Class D will consist of one statewide division including Bucksport, Foxcroft Academy of Dover-Foxcroft, Freeport, John Bapst, Lisbon-St. Dominic, Madison-Carrabec, Oak Hill of Wales, Poland and Winthrop-Monmouth. Each team will play eight games over nine weeks, with one bye game.
The most significant change from 2019 is the expansion of eight-player football from 10 schools to 26, with 12 in the large-school division and 14 in the small-school ranks.
Schools new to eight-player football are large schools Camden Hills of Rockport, Cheverus of Portland, Lake Region of Naples, MDI, Morse of Bath, Spruce Mountain of Jay, Washington Academy of East Machias and Waterville. The new small school contenders are Dexter, Dirigo of Dixfield, Houlton, Mattanawcook Academy of Lincoln, Mt. View of Thorndike, Mountain Valley of Rumford, Orono and Stearns-Schenck.
Another priority for 2021 is to offer full eight-game junior varsity schedules to help programs build depth. That effort includes replacing longer trips on varsity schedules with more localized JV competition.
Brewer, for instance, faces long varsity road trips to Brunswick, Windham, Mt. Blue of Farmington and Falmouth-Greely. Those opponents are replaced for junior varsity games against nearby Bucksport, Hampden, Foxcroft Academy and Bangor.

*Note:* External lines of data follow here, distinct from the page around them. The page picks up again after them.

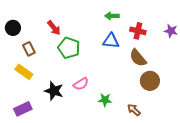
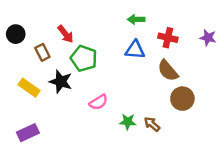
brown rectangle: (29, 49) -> (42, 52), moved
black star: (54, 91) -> (61, 82), moved
brown arrow: (134, 110) -> (152, 124), moved

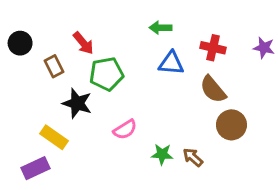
green arrow: (136, 19) -> (160, 28), moved
green pentagon: (84, 58) -> (106, 74), turned -30
yellow rectangle: (29, 88) -> (54, 137), moved

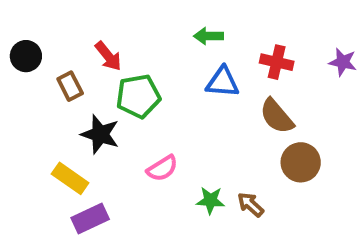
purple rectangle: (35, 168) -> (90, 218), moved

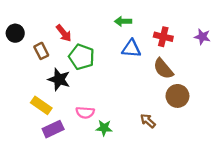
green pentagon: (138, 96) -> (82, 57), turned 30
pink semicircle: (162, 168) -> (85, 113), moved, turned 36
green star: (210, 200) -> (104, 128), moved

“The JV schedule is as important as the varsity schedule because a lot of rosters don’t know what they’re going to have for numbers because they didn’t have a season last year,” said Dave Utterback, Brewer School Department athletic administrator and chair of the MPA’s classification committee. “Some of those [varsity] matchups were created because you’re in more of a statewide model with a lot of this, and there were some JV matchups we needed to retweak to keep the interest of football up around local communities and regions.
“I don’t expect on a Monday that Windham is going to send its JV team up to Doyle Field [in Brewer]. That’s just unreasonable.”
Lower expects the football schedules to be revised annually as teams continue to shift classifications.
“We understand with football being a different sport and the movement that’s being allowed into eight-man or back from eight-man to Class D that teams are going to change from year to year.”